モンジュイックにはジョアン・ミロ美術館(Fundaciò Joan Mirò)がある。荷物を一時期預かるロッカーなども赤、青、黄、緑など、原色に塗られていて、ちょっとお洒落な感じである。
ミロの作品として、入り口に近いあたりには挿絵(多くは版画なので、元版と刷られたものとが展示されている)、中ほどから絵画・彫刻作品が展示されている。挿絵はダダイストシュールレアリストなどとの関係が強く、トリスタン・ツァラポール・エリュアールアルフレッド・ジャリなどの名前が著者名にはあった。とくに、アルフレッド・ジャリの『ユビュ王(Ubu Roi)』についてはミロも随分と思い入れがあったらしく、自分で詩をつけた『ユビュとバレアレス(Ubu i Baleares)』『ユビュの子ども時代』を書いて三部作に仕立てた。それがすべて展示されているようだ。
ここは、英語・フランス語の掲示もあるため、かなりわかりやすい。
彫刻や絵画作品を見ていて思うのは、ミロの作品はさっぱり理解できないことである。抽象的な絵だったりするわけで、さっぱり何を示しているのかよくわからないうえ、ミロは割と平気で題をつけなかったりする。つけてあの題なのかしらないけれども、多くの作品が“painting”とだけ書いてあった。「絵」って、それはないでしょ、という置いてきぶりである。しかし、なら、じゃあこちらだってあんたが何を描いたのか何て考えないからね、という態度になって、それはそれで見ることができるし、楽しめるのである。だからまあ、ミロはわからないけれども、好きは好きかなあ、という画家であるといえるだろう。わからないけれども、好きって、結構世の中にあることだから、ミロが増えたところで問題もないだろう。

地中海クルーズ

コンテナの積卸
ミロをじっくりと見て、さらにゴンドラで城まで上ろうか、と思ったのだが、ゴンドラが動いている様子を見せなかったので、歩いて上るほどの気持ちもさらさらなかったぼくは、街に戻ることにした。再びフニクラルに乗って、そのまま地下鉄駅とつながっているので、今度はLinea 3で次の駅ドラサネス(Drassanes)である。

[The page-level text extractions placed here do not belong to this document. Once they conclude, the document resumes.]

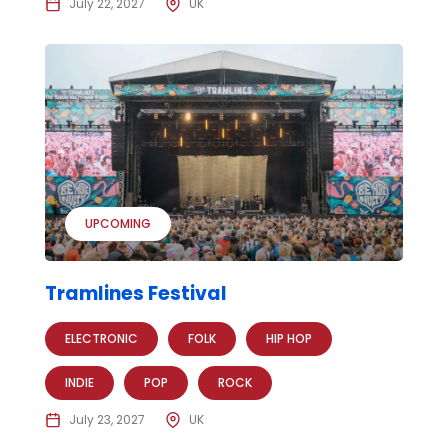
July 22, 2027
UK
UPCOMING
Tramlines Festival
ELECTRONIC
FOLK
HIP HOP
INDIE
POP
ROCK
July 23, 2027
UK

ドラサネスはコロン提督のモニュメントに至近の位置にある地下鉄駅で、つまりは海が近い。海にはゴロンドリーナという周遊船があって、これでちょっとだけ海からのバルセロナでも見ようという心積もりである。1時間半かけて他の地域までゆくのは、これから半時間くらいあとにようやく出発ということなので、35分だけのだったらばすぐ出発らしいからそちらに乗る。

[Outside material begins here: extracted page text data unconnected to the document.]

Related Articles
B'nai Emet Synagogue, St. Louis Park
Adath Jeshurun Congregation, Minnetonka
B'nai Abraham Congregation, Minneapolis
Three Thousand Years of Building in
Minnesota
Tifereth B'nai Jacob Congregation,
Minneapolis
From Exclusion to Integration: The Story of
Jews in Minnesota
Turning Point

海運の街として今でも発展しているバルセロナらしく、もちろん観光での船による足も発達していて、ここからバレアレス諸島(マヨルカ島とか)だけでなくて、シチリア島チュニジアなどにも船が出ているという。しかし商業船も多く、ちょっと港から出るとコンテナの積卸をしている光景が目に入る。港町横浜に住んでいる割に、そうした積卸の作業って始めてみたなあ、と思いながらも、35分の周遊だと、何か遊泳禁止区域に出ちゃダメ、レベルで引き返すような手っ取り早さがある。

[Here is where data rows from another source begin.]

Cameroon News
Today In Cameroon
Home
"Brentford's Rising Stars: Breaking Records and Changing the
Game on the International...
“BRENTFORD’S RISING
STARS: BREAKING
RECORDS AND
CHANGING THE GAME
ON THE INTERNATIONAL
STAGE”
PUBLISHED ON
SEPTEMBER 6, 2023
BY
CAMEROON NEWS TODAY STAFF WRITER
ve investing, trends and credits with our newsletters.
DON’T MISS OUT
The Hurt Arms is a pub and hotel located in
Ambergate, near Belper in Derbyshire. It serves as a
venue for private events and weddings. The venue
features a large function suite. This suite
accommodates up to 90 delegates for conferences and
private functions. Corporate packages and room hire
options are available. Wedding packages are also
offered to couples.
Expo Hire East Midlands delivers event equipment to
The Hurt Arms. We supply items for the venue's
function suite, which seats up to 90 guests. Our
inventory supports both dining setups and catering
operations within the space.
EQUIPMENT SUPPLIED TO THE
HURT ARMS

ただ、直射日光のあたる席に座っていたら、一気に疲れて、引き返すときには二度三度、うつらうつらと寝そうになった。

二度目のフラメンコ

今日は、前夜に行こうと思っていたタブラオにいってみた。ロス・タラントス(Los Tarantos)というタブラオで日によって演者が変わるので、前日も見ればよかったなあ、と思う。ちなみに、今晩の演者はアルマカレ(Almacalé)というグループ。コルドベス(前夜のタブラオ)のようにギターのみではなくて、ギター、エレキベース、ヴァイオリン、あとパーカッション的に箱のようなもの、その上に乗って叩いたりするのだが、それ、という形で楽器演奏は4種。あと、フラメンコの踊り手と歌い手とが別の人で一人ずつ、と全部で6人。コルドベスはギターが最高5人、踊り手も8人くらいと人数的には圧倒的に多かったのだが、そのほかの違いとしては、広さ(そして収容人員)があり、コルドベスはかなり広かったが、タラントスはいちばん後ろでもそこそこの距離で見える。また、曲目も今回のアルマカレは半時間強の半分ほどは踊りなしの歌、後半で踊り、という感じだったが、コルドベスは約1時間強歌あり踊りあり、踊りも男女のソロあり、コンビあり、男女混合あり、と種々。だから、伝統的なフラメンコをちゃんと見たい、という人はコルドベスのほうがよいのだろうし、手軽に身近な距離でちょっと愉しみたいという人にはタラントスのほうがよいのだろう。その結果か、日本人客はコルドベスは呆れるほど多かったが、タラントスはほとんどいなかった。
フラメンコに関しては、やはりタップが重要なダンス、という印象はあいかわらず。もう、ほとんど痙攣のようにタップを踏んでいた。